Vito ci ha parlato di brabant, una delle emozioni catalogate nel libro “Atlante delle emozioni umane”. Sostanzialmente quello stato in cui “sappiamo che non è una buona idea, con ogni probabilità ci si ritorcerà contro eppure non possiamo evitare di pensare a cosa succederebbe se la mettessimo in pratica”. Facciamo un esempio: l’esercizio fisico di avanzare con le braccia appese ad una scala orizzontale. O sto fermo o avanzo. Tornando alle dinamiche nel nostro team, chi decide di rimanere fermo nelle sue idee non avanza.
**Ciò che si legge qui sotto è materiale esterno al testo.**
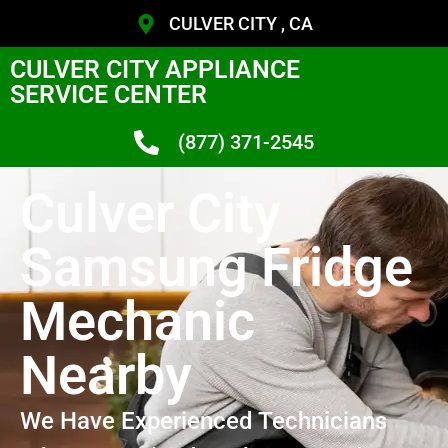
CULVER CITY , CA
CULVER CITY APPLIANCE
SERVICE CENTER
(877) 371-2545
Culver City
Samsung Fridge
Mechanic
Nearby
We Have Experienced Technicians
Un’altra disfunzione è quella del “bicchiere mezzo pieno e mezzo vuoto”: in ogni team c’è sempre qualcuno focalizzato costantemente sulle cose negative (bicchiere mezzo vuoto). Questo atteggiamento potrebbe spaventare le altre persone. All’opposto, avere persone sempre felici potrebbe anzi sarebbe di giovamento per tutti (bicchiere mezzo pieno). In teoria siamo su una linea retta, nella pratica hanno ragione un po’ tutti (ancora, bicchiere mezzo pieno e mezzo vuoto).

Attenzione anche alla frustrazione: persone in team che sono frustrate dalle tante richieste che limitano il loro spettro di scelta. Sono consapevoli delle loro skill, ma non hanno la capacità di scelta. Solitamente, ogni cosa è percepita come difficile prima di diventare facile. Se nel team abbiamo tante persone frustrate il percorso dal difficile al facile sarà più faticoso, immaginandoci un percorso in bici o una camminata “la salita del difficile sarà più alta”. Come sappiamo, dopo la salita ci sarà una discesa, ma più avanti dovremo affrontare altre salite, ma saranno meno faticose perché pian piano si impara.

Emozioni e ruoli in un team

Vito definisce tre ruoli che ognuno di noi potrebbe ricoprire all’interno di un team, come contenitori delle emozioni discusse:

  • Il perfezionista: estremamente meticoloso, ottiene il risultato in un certo lasso di tempo.
  • L’iteratore: è consapevole delle proprie emozioni, è in grado di mettersi in gioco. Fa quindi esperimenti, migliora, e alla lunga è migliore del perfezionista. Rischio della sindrome di Cristoforo Colombo: parti per un posto, poi ti rendi conto di essere arrivato da un’altra parte. A forza di tentare, nonostante non si sappia con certezza quale sia la destinazione, l’iteratore ha la consapevolezza che potrebbe arrivare comunque a qualcos’altro, e intanto impara.
  • Il procrastinatore: non parte mai, rimane fermo e attende la perfezione, che sappiamo non esiste e difficilmente è immaginabile. Ha bisogno di essere perfetto in partenza.

In questa visione del team, Vito ci parla di un altro sentimento potenzialmente dannoso, l’apatia. Nel team con il tempo qualcuno potrebbe diventare apatico, disinteressato, che quindi non vuole più fare nulla perché demotivato. Per fortuna esistono pratiche e tecniche che un Agile coach può mettere in atto per stimolare queste persone.

Le emozioni dannose per i team e la parola magica

Riassumendo vediamo quindi quelle che sono le emozioni, o meglio comportamenti ed emozioni, dannose per i team:

  • impulsività
  • bicchiere mezzo vuoto
  • brabant
  • frustrazione
  • apatia

La parola magica per il team è insieme: si collabora INSIEME per raggiungere i risultati, INSIEME si condividono esperienze e  si impara. Se tutti INSIEME sappiamo dove vogliamo andare, abbiamo ben chiaro l’obiettivo, lavoriamo INSIEME ognuno con i proprio modi relazionali, quindi:

  • focus
  • relazione
  • co-creazione
  • agency: agentività [5] in italiano, ovvero dare possibilità di apertura nel team affinché qualcuno possa prendere decisioni e migliorare all’interno di un team.

Conclusioni

Non è mai facile parlare di emozioni e sentimenti.

Complimenti a Pierpaolo e Vito per l’organizzazione e la semplicità con la quale hanno trasmesso contenuti di alto livello.

Un appunto personale, mi porto a casa il termine agentività, ad oggi sconosciuto.